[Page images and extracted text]

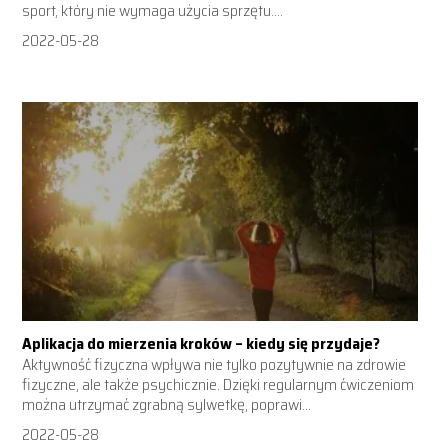
sport, który nie wymaga użycia sprzętu....
2022-05-28
Aplikacja do mierzenia kroków – kiedy się przydaje?
Aktywność fizyczna wpływa nie tylko pozytywnie na zdrowie
fizyczne, ale także psychicznie. Dzięki regularnym ćwiczeniom
można utrzymać zgrabną sylwetkę, poprawi...
2022-05-28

■ EXERCISE BRIEF
All records are to be reproduced exactly; the pictures are to be omitted.

■ SOLUTION BELOW
sport, który nie wymaga użycia sprzętu....
2022-05-28
Aplikacja do mierzenia kroków – kiedy się przydaje?
Aktywność fizyczna wpływa nie tylko pozytywnie na zdrowie
fizyczne, ale także psychicznie. Dzięki regularnym ćwiczeniom
można utrzymać zgrabną sylwetkę, poprawi...
2022-05-28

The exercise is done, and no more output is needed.